Более того, в силу необходимости выбора средств и методов теоретического синтеза теориям международных отношений приходится постоянно адаптироваться к достижениям социальных наук, хотя и делает это она, следует признать, довольно часто с изрядным запозданием и зачастую весьма выборочно. Причиной этого является несколько снобистское отношение международников к другим социальным наукам и, как следствие, зачастую нежелание участвовать в трансдисциплинарном обмене знаниями и дискуссиях. «Международным исследованиям пришлось дорого заплатить за приобретение и удержание неправомерного статуса исключительности, — признает французский международник Бертран Бади. — Словно заключенная в гетто, наука о международных отношениях была обречена на жесткий консерватизм. Создавалось впечатление, что международный факт настолько отличен от любых иных, что его следовало оберегать от любого рода улучшений и вмешательства»[145]. Определенный консерватизм неизбежен, ибо в противном случае область знания может утратить внутренний стержень и базовые ориентиры. Как бы там ни было, сегодня у теории международных отношений имеется уже собственное, довольно ясно различимое дисциплинарное пространство, над которым международники установили собственный «суверенитет».
Таким образом, мы можем рассматривать теорию международных отношений одновременно как совокупность специфических международно-тематических разделов чуть ли не всех социальных наук и как самостоятельную дисциплину, имеющую отдельный статус, свою теорию, методологию и методы. Следовательно, теория международных отношений — внутридисциплинарная (т.е. часть широкого пространства международных исследований) и одновременно междисциплинарная область знаний.

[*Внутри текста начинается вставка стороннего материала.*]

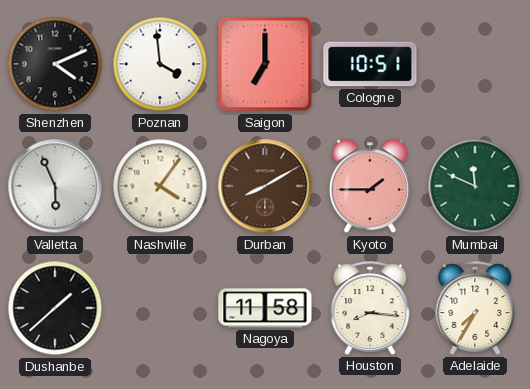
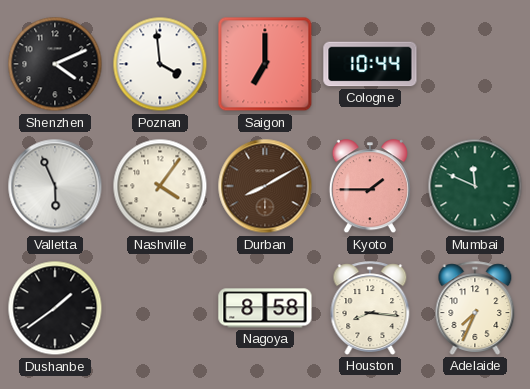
Cologne: 10:51 -> 10:44
Dushanbe: 1:38 -> 1:39
Nagoya: 11:58 -> 8:58
Adelaide: 7:35 -> 7:34
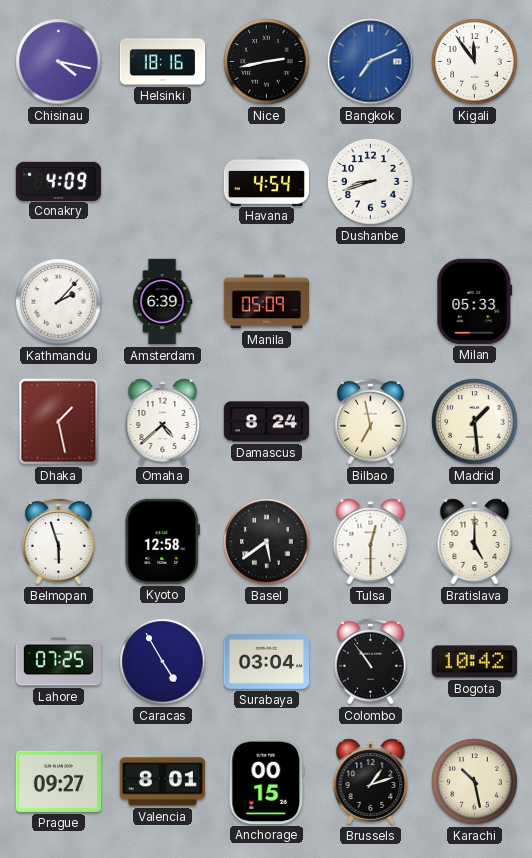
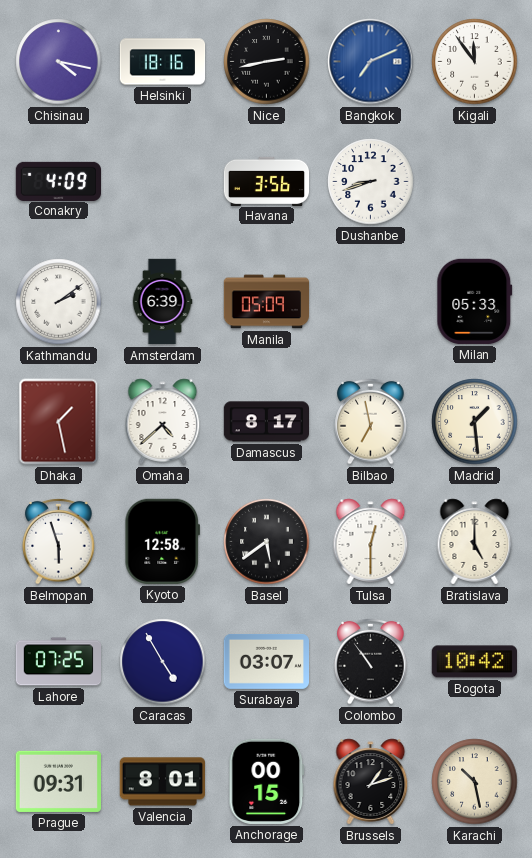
Havana: 4:54 -> 3:56
Kathmandu: 2:07 -> 2:09
Damascus: 8:24 -> 8:17
Surabaya: 03:04 -> 03:07
Prague: 09:27 -> 09:31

Существует и еще один, общенаучный аспект проблемы: мы в принципе не можем достичь абсолютной истины, потому что понятия, которыми мы пользуемся, сами по себе относительны. Поэтому любая теория осмысливает лишь какой-то отдельный аспект многогранной реальности.
Вспомним знаменитую притчу о трех слепцах, которые, столкнувшись со слоном, попытались его описать. Один из них ощупал хобот слона и сделал вывод, о том, что слон похож на змею; другой ногу, и слон у него оказался похожим на ствол пальмы; третий ухо, и ему представилась летучая мышь (есть множество разных версий этой притчи). А вот слона в целом описать никто из них так и не смог, т.е. «слона-то я и не приметил», как писал русский баснописец И. А. Крылов. Поэтому доказывать, что одно описание единственно верно, а другое — нет, — занятие бесполезное и малопродуктивное. В конце концов, как известно из истории науки, самое элегантное решение вероятнее всего является ошибочным. ТМО живет с этим противоречием внутри себя и продолжает искать частичные призмы, через которые смотрит на мир как следствие, не претендуя на систематизированную теорию, способную объяснить все и вся. Повторим еще раз: нет и не может быть самой авторитетной, единственно верной теории международных отношений.